Wild birds could be the cause of bird flu in China

Two outbreaks of H5N1 and H5N6 broke out earlier in February in China, raising alarms about the recklessness in bird flu prevention and control in the country.

China Daily reported that two bird flu cases in China's Hunan and Sichuan provinces were likely caused by wild birds , a spokesman for China's Ministry of Agriculture and Rural Affairs said.

On February 1, China's Ministry of Agriculture and Rural Affairs announced the H5N1 strain of avian influenza outbreaks on a chicken farm in Shaoyang City, Hunan Province. The farm has a total of 7,850 chickens, of which 4,500 died from the flu. The city government destroyed a total of 17,828 children.

Meanwhile, on February 9, 1,840 birds out of 2,497 were infected with H5N6 and died on a farm in Sichuan. The rest is destroyed. These are the first H5N6 infections to be detected on a poultry farm after 4 cases were found in swans this year.
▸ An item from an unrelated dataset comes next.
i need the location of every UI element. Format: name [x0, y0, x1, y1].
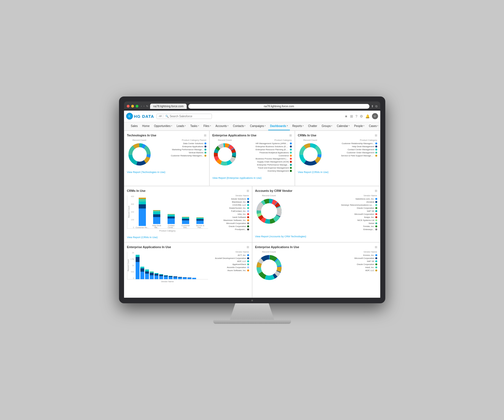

Picture 1 of Wild birds could be the cause of bird flu in China
Two bird flu outbreaks occurred in early February in China.(Photo: Asianscientist).

"Two outbreaks occurred on two small farms. These places had 10,347 chickens and 6,340 chickens died of infection. Local authorities had to destroy 28,214 poultry after the outbreak," said Yang Zhenhai, who Ministry of Agriculture and Rural Affairs spokesman said.

Reported no cases of bird flu in humans. All people in close contact with infected poultry are healthy and tested negative for the virus.

China made mandatory vaccination for H5 avian influenza in 2015 and H7 avian influenza in 2017. This has prevented and significantly reduced the rate of infection and death caused by avian influenza in humans. .

Mr. Yang also added that the rate of bird flu transmission from chickens to humans is very low, so that people can consume safely quarantined poultry products.

In 2019, China recorded 4 bird flu outbreaks.